Aim of the task => What you should give back is every line from the one containing "2005 (блистер)" through the last line of the records below, word for word and without pictures.

Source data =>
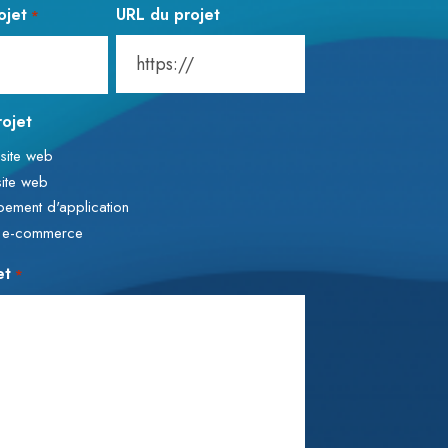
ojet
URL du projet
*
ojet
 site web
site web
ement d'application
e e-commerce
et
*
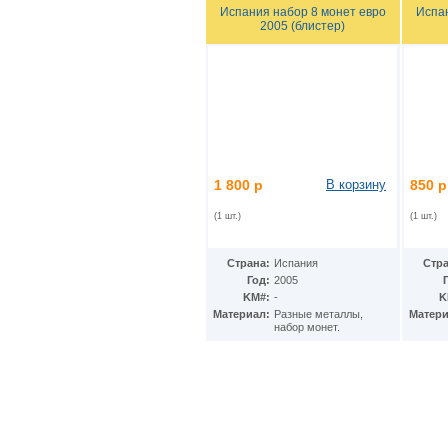
Испания набор 8 монет евро
Испан
2005 (блистер)
1 800 р
В корзину
850 р
(1 шт.)
(1 шт.)
Страна:
Испания
Стра
Год:
2005
KM#:
-
K
Материал:
Разные металлы,
Матери
набор монет.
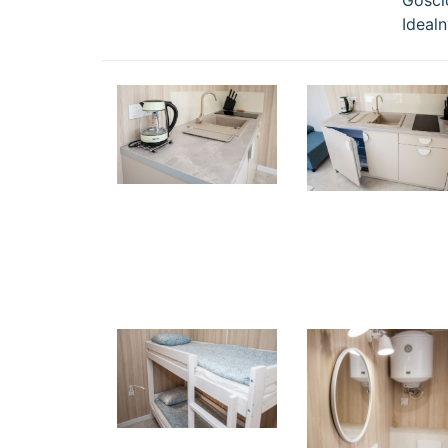
Gości
Ideal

Task response =>
2005 (блистер)
1 800 р
В корзину
850 р
(1 шт.)
(1 шт.)
Страна:
Испания
Стра
Год:
2005
KM#:
-
K
Материал:
Разные металлы,
Матери
набор монет.
Gości
Ideal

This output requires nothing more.